Laureata in Giurisprudenza e avvocato, Despina coltiva infatti anche la passione per le note ed è insegnante di chitarra classica. Lei si ricorda quelle estati in Piemonte, all’Alpino, «con i dischi di Giovanna e poi imparavo le canzoni italiane, che canto ancora ai miei figli».
Una è “Il mondo”, che suona un po’ profetico, perché Despina poi è diventata una donna impegnata proprio per il mondo, che ha conosciuto prima all’Istituto universitario europeo di Firenze, dove arrivavano giovani da tutti i continenti. Qui ha svolto la tesi di dottorato su “La privazione della libertà prima della sentenza secondo la Convenzione europea dei diritti umani: analisi critica della giurisprudenza di Strasburgo”, sotto la supervisione anche del professor Antonio Cassese, ex presidente del Comitato per la prevenzione della tortura e del Tribunale penale internazionale per l’ex-Jugoslavia.
Senza barriere, senza distinzioni. Molto impegnata anche sul fronte delle conseguenze della pandemia: «Il Consiglio d’Europa ha vegliato sulla situazione e realizzato anche rapporti su temi come l’uguaglianza di genere, i diritti dei ragazzi e la violenza domestica, purtroppo aumentata in questo contesto».

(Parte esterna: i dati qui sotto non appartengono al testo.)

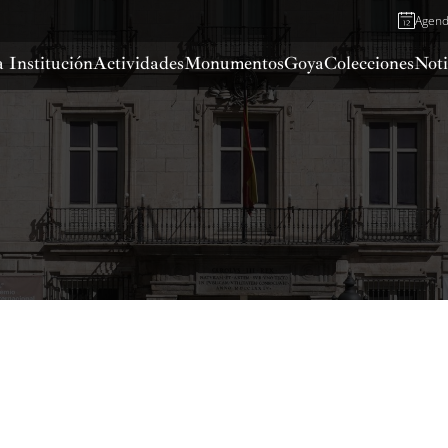
Agen
 Institución
Actividades
Monumentos
Goya
Colecciones
Noti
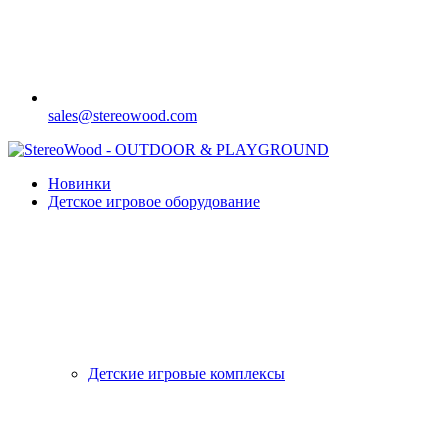
sales@stereowood.com
Новинки
Детское игровое оборудование
Детские игровые комплексы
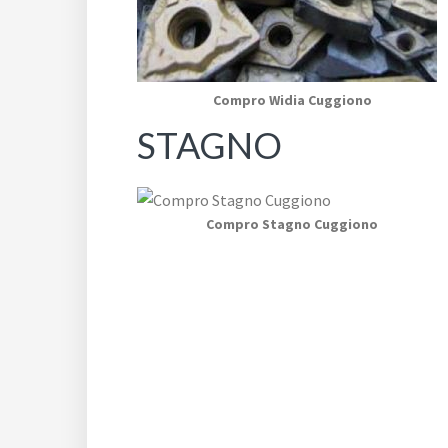
Compro Widia Cuggiono
STAGNO
Compro Stagno Cuggiono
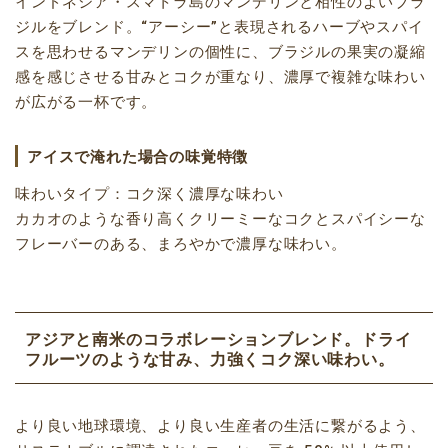
インドネシア・スマトラ島のマンデリンと相性のよいブラ
ジルをブレンド。“アーシー”と表現されるハーブやスパイ
スを思わせるマンデリンの個性に、ブラジルの果実の凝縮
感を感じさせる甘みとコクが重なり、濃厚で複雑な味わい
が広がる一杯です。
アイスで淹れた場合の味覚特徴
味わいタイプ：コク深く濃厚な味わい
カカオのような香り高くクリーミーなコクとスパイシーな
フレーバーのある、まろやかで濃厚な味わい。
アジアと南米のコラボレーションブレンド。ドライ
フルーツのような甘み、力強くコク深い味わい。
より良い地球環境、より良い生産者の生活に繋がるよう、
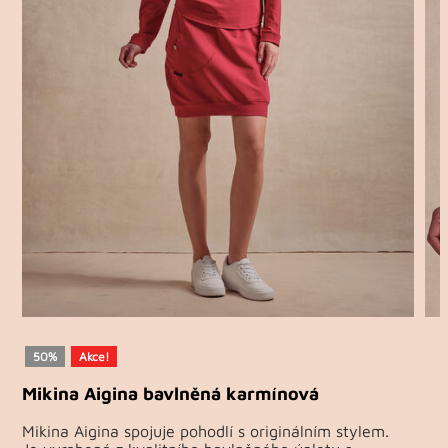
50%
Akce!
Mikina Aigina bavlněná karmínová
Mikina Aigina spojuje pohodlí s originálním stylem.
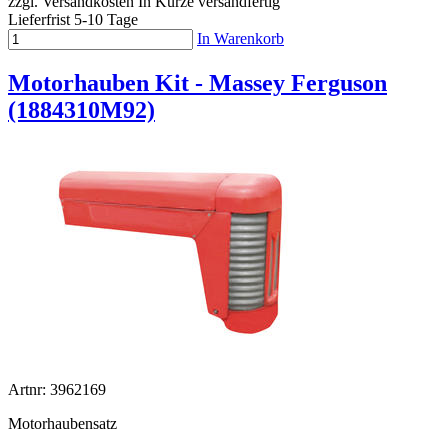
zzgl. Versandkosten
In Kürze versandfertig
Lieferfrist 5-10 Tage
In Warenkorb
Motorhauben Kit - Massey Ferguson
(1884310M92)
Artnr: 3962169
Motorhaubensatz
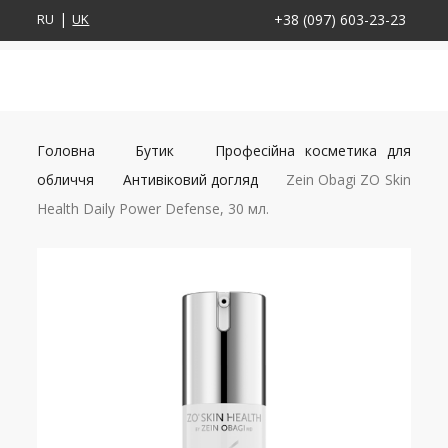
RU
UK
+38 (097) 603-23-23
Головна
Бутик
Професійна косметика для
обличчя
Антивіковий догляд
Zein Obagi ZO Skin
Health Daily Power Defense, 30 мл.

«Ragazzi, riprenderete a viaggiare»
Si insinua un altro cruccio: «Io ho potuto vivere scambi preziosi di esperienze, da ragazza. Mi ricordo che alla scuola d’Atene venne anche il presidente Sandro Pertini e mi chiamarono perché lui doveva incontrare gli studenti italiani, ma volevano presentargli anche me, greca. Mi avvicinai con un fiore, lui mi strinse la mano… sono esperienze indimenticabili e so quanto possano mancare ai giovani. Ecco, questo auguro loro: di poter presto viaggiare così, è una tragedia quello che stanno perdendo ora».
Poi torna a promettere: «Mi hanno invitato in Italia, a partire dalla “mia” Busto? Ci vengo, sicuro, appena è possibile. Quattro anni fa ci ero stata quando premiarono papà in Comune. Una storia bellissima, di amicizia, “philia” diciamo in greco, che viene trasmessa poi di generazione in generazione». E tra i popoli, sempre più, è la speranza: è il lavoro che lei continuerà a portare avanti con tutte le sue forze e tutta la sua preparazione.